Jennifer Wallace Says These 4 Things Help You Know That You Truly Matter to People
One expert's four-ingredient framework could transform every relationship in your life
Key Takeaways
- Jennifer Wallace says mattering comes down to four specific, learnable ingredients.
- Small daily gestures — not grand ones — are what make people feel truly seen.
- Being depended on by others is a powerful and often overlooked source of purpose.

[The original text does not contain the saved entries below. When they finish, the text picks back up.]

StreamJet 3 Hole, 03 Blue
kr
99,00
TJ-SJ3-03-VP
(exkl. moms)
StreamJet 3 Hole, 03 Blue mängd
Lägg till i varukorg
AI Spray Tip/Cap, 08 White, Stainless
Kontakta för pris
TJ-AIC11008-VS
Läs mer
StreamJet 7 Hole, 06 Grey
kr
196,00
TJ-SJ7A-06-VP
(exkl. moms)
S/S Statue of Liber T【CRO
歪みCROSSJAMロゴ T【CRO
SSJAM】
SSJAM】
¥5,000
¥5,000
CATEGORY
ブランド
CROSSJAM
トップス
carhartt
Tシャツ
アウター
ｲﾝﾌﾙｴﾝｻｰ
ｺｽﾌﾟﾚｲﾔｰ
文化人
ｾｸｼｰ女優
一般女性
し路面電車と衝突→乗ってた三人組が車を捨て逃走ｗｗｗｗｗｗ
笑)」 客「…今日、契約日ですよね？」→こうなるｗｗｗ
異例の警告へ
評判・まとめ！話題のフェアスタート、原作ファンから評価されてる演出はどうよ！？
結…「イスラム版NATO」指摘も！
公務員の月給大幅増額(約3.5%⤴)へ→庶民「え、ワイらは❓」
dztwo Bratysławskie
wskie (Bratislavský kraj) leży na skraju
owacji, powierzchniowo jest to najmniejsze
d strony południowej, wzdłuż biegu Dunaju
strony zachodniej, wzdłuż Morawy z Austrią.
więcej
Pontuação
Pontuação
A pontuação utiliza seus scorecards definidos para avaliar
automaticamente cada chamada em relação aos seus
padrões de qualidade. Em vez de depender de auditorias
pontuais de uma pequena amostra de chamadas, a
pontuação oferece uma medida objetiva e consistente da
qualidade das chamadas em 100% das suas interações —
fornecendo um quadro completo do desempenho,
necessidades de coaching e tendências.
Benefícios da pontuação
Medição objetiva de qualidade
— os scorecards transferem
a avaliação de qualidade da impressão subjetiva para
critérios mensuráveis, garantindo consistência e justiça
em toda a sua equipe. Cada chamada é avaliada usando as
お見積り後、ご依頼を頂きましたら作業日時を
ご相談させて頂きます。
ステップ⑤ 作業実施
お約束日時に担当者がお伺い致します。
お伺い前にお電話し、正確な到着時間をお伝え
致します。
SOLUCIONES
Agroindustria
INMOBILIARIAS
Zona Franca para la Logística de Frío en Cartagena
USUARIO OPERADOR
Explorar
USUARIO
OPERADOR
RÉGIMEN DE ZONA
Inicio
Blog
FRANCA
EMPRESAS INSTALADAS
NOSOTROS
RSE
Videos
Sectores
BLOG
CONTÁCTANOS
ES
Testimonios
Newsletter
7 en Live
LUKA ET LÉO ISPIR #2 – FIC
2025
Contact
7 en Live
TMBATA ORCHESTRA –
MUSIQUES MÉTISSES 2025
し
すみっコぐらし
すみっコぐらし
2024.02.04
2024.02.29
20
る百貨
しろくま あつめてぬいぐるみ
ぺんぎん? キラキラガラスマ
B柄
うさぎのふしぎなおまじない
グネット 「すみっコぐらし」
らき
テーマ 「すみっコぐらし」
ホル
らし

Have you ever quietly wondered whether you truly matter to the people in your life? Not in some lofty, philosophical sense—but in the small, everyday moments where we long to feel seen, valued and needed. Jennifer Wallace has spent time exploring precisely this question, and her insights offer a warm, practical roadmap for anyone seeking deeper, more meaningful connections.
Jennifer Wallace’s S.A.I.D framework and the science of mattering
Wallace points to a body of research examining what “mattering” actually looks like in practice—and she has distilled those findings into something beautifully simple. Rather than leaving us with vague advice about being kinder or more present, she offers a clear roadmap built on four specific ingredients. The human need to feel valued by others is widely regarded as fundamental to emotional well-being, and what Wallace’s framework does is break that broad need into four specific, actionable ingredients. When those ingredients come together, she says, everything shifts in the way we relate to one another.
As Wallace explains, “Researchers have been studying mattering, and they have these ingredients that make us feel like we matter and also make others feel like they matter. I organized them into something I call the S.A.I.D. framework, which stands for significance, appreciation, feeling invested in, and depended on.”
Those four words—significance, appreciated, invested in and depended on—form the backbone of what Wallace calls the S.A.I.D. framework. When those pieces are in place, she says, everything changes: “how we show up, how we connect and how we live.”
Jennifer Wallace on significance and appreciation in relationships
The first element of Wallace’s S.A.I.D. framework is significance—and at its heart, this is about feeling noticed and acknowledged in the world around you. It is the sense that your presence makes a difference in the spaces you occupy, whether that is your home, your workplace or your community. Feeling significant does not require grand gestures or public recognition. It can be as simple as someone remembering your name, asking for your opinion or making eye contact during a conversation. These small moments signal to another person that they are visible and that they count.
For anyone looking to build significance into their relationships, the takeaway is straightforward: pay attention to the people around you. Demonstrate through your words and actions that you see them.
The second ingredient in Wallace’s framework is feeling appreciated. While related to significance, appreciation goes a step further—it moves beyond acknowledgment into gratitude. It communicates not just that someone is noticed but that what they contribute has real value. Research in psychology has long connected expressions of gratitude to stronger interpersonal bonds, and the S.A.I.D. framework suggests that appreciation is not a bonus in relationships; it is an essential ingredient in making people feel they matter. This applies in every setting—at home, at work and in our broader communities. When appreciation is absent, people may begin to feel invisible or taken for granted, even if that was never the intention.
Jennifer Wallace’s insights on feeling invested in and depended on
The third element Wallace identifies in the S.A.I.D. framework is feeling invested in—and for many of us, this may be the ingredient we crave most without even realizing it. This speaks to the experience of knowing that someone cares about your growth, your future and your well-being, not just in the present moment but over time. Being invested in someone can take many forms. It might look like a mentor spending extra time with a young professional, a parent attending every game or a friend checking in during a difficult season of life. The common thread is consistency and intentionality.
For those looking to apply this element, the question becomes: Who in your life needs to know that you are genuinely invested in their success? And are you showing it in ways they can feel?
The fourth and final piece of Wallace’s framework is feeling depended on. This may be the most surprising of the four ingredients, but it is no less important. Knowing that others count on you— that your contributions are essential—gives people a profound sense of purpose. Psychologists have noted that feeling needed can serve as a powerful motivator and source of self-worth. It shifts a person’s role from passive recipient to active contributor, and that shift can be transformative. In families, workplaces and communities, creating opportunities for people to be depended on is a meaningful way to reinforce that they matter.
How to put Jennifer Wallace’s S.A.I.D. framework into your daily life
What makes Wallace’s approach so compelling is its simplicity—and its accessibility to anyone willing to be a little more intentional in their daily interactions. The S.A.I.D. framework does not require special training or extraordinary effort. It asks us to show up for the people in our lives in four specific ways: making others feel significant, showing appreciation, investing in their growth and depending on their contributions. These are not grand, sweeping changes but small, purposeful shifts anyone can make starting today.
When those pieces are in place, according to Wallace, the effects ripple outward—changing how people show up, how they connect and how they live. In a world where many of us quietly wonder whether we truly matter, the S.A.I.D. framework offers both reassurance and a call to action. Mattering is not something we passively receive. It is something we can actively create—for ourselves and for every person we encounter.